WHAT THE TASK ASKS:
Although the data below holds other lines too, output only those from the line with "Прокси на нефть (1212, 516)" up to and including the line with "Валюты и крипто", exactly as they appear.

(Saved data entries)
* * * *
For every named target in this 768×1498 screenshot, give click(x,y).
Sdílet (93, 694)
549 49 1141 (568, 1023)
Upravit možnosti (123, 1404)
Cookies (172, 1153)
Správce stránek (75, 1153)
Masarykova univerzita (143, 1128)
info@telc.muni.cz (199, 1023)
* * * *
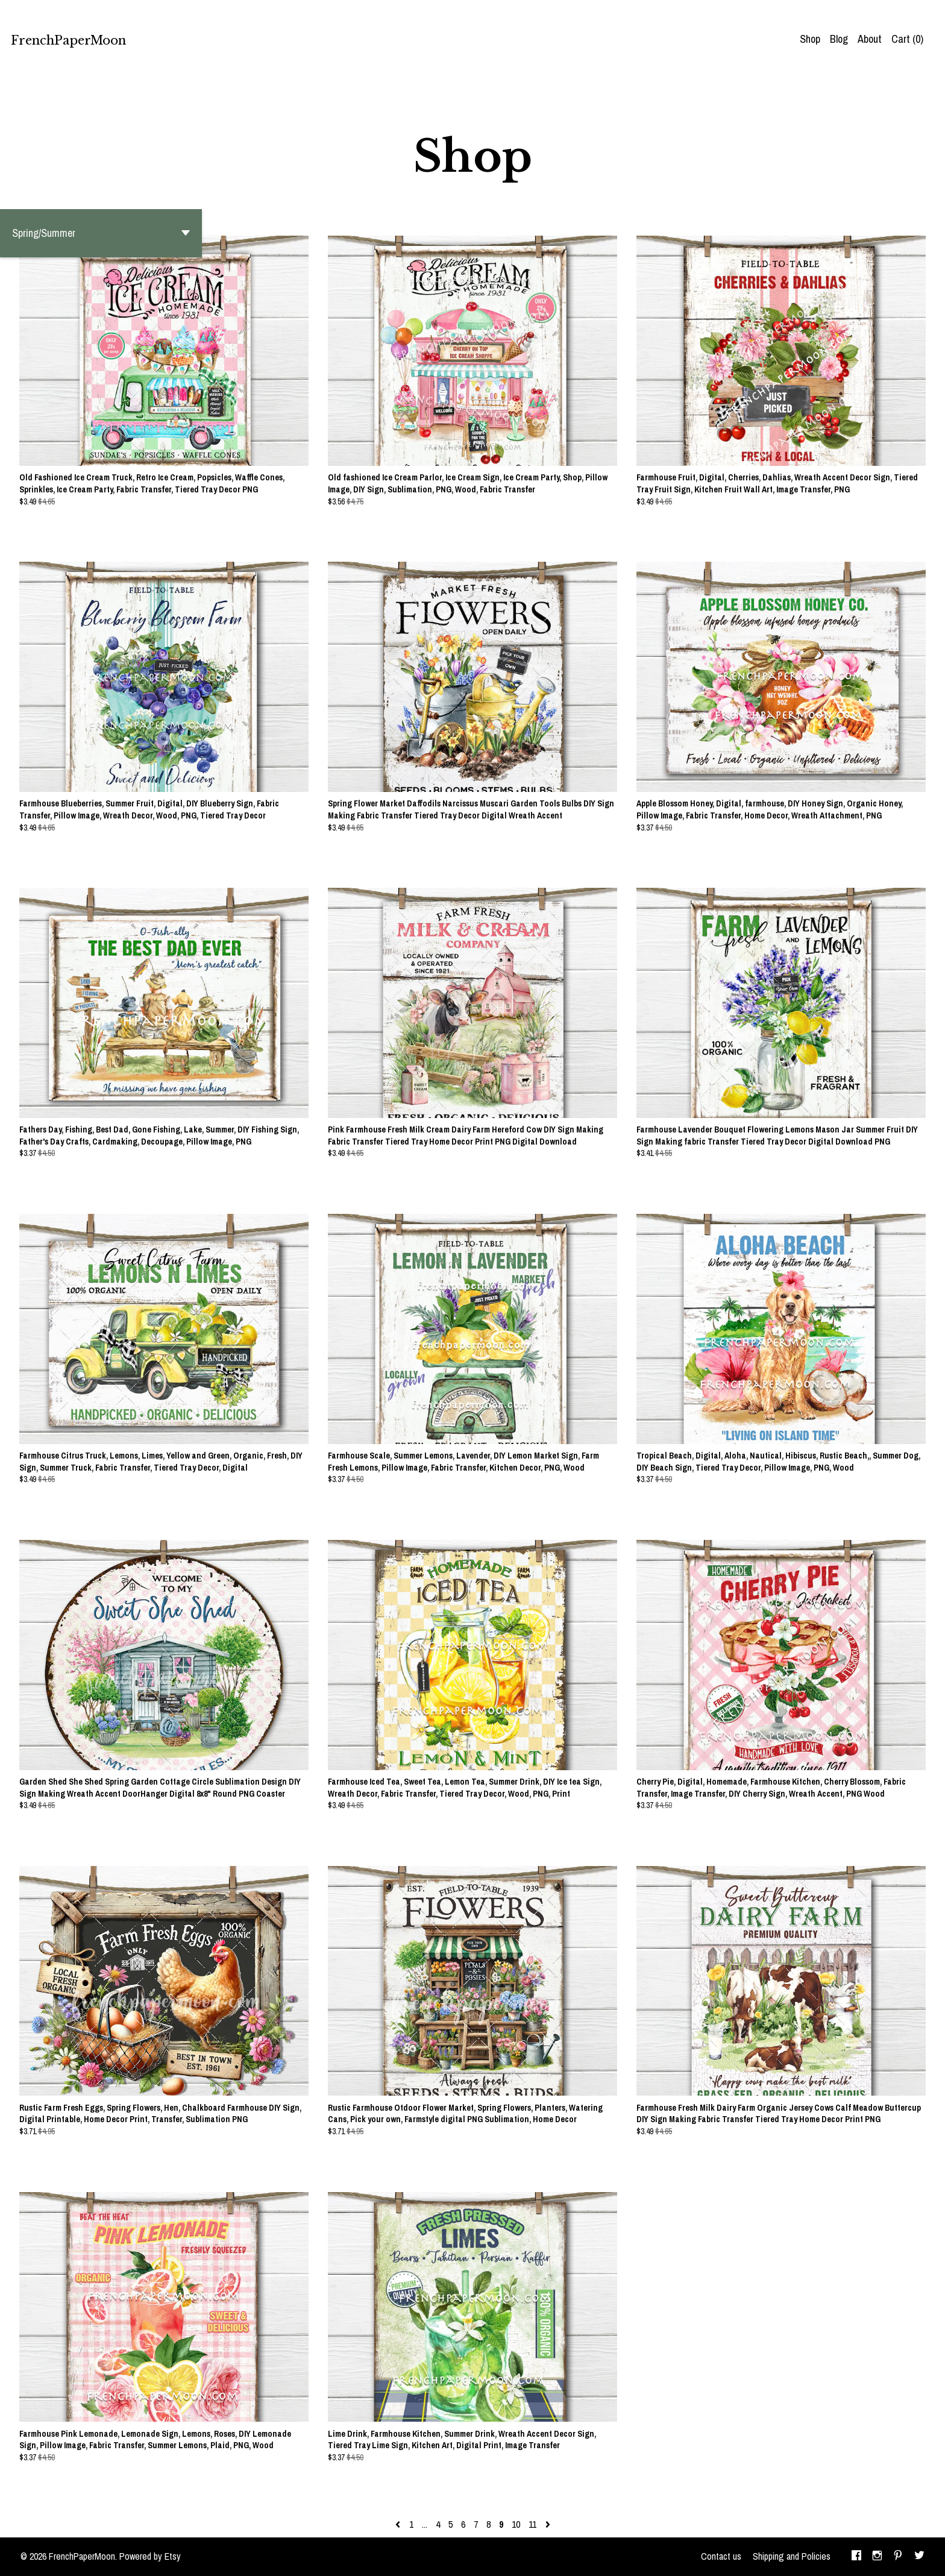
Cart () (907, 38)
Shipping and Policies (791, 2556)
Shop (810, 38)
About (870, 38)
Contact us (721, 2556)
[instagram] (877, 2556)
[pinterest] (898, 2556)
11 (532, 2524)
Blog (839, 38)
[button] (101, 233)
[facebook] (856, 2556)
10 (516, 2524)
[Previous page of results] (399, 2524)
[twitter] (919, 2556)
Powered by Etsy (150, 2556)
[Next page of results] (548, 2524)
* * * *
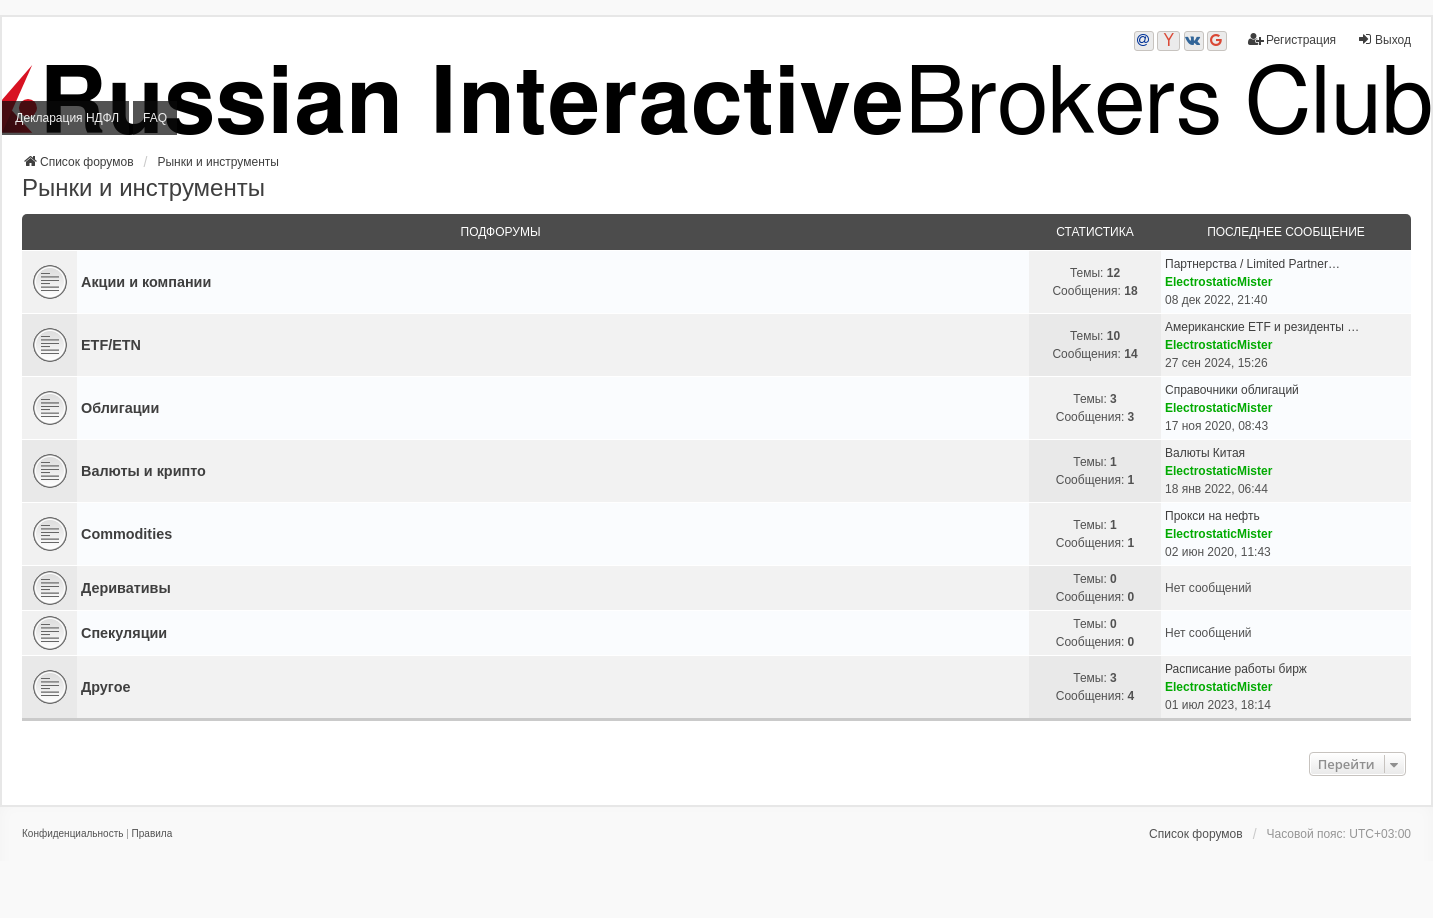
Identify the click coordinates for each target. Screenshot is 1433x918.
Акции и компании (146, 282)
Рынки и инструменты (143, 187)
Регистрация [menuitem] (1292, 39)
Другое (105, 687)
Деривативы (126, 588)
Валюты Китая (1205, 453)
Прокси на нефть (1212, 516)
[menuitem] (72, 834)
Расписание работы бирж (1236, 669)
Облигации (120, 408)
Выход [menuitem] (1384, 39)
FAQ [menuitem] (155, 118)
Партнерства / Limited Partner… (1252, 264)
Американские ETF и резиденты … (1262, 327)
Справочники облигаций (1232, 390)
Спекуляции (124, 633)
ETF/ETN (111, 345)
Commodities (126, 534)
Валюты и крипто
* * * *
RESPONSE TO THIS EXERCISE:
Прокси на нефть (1212, 516)
[menuitem] (72, 834)
Расписание работы бирж (1236, 669)
Облигации (120, 408)
Выход [menuitem] (1384, 39)
FAQ [menuitem] (155, 118)
Партнерства / Limited Partner… (1252, 264)
Американские ETF и резиденты … (1262, 327)
Справочники облигаций (1232, 390)
Спекуляции (124, 633)
ETF/ETN (111, 345)
Commodities (126, 534)
Валюты и крипто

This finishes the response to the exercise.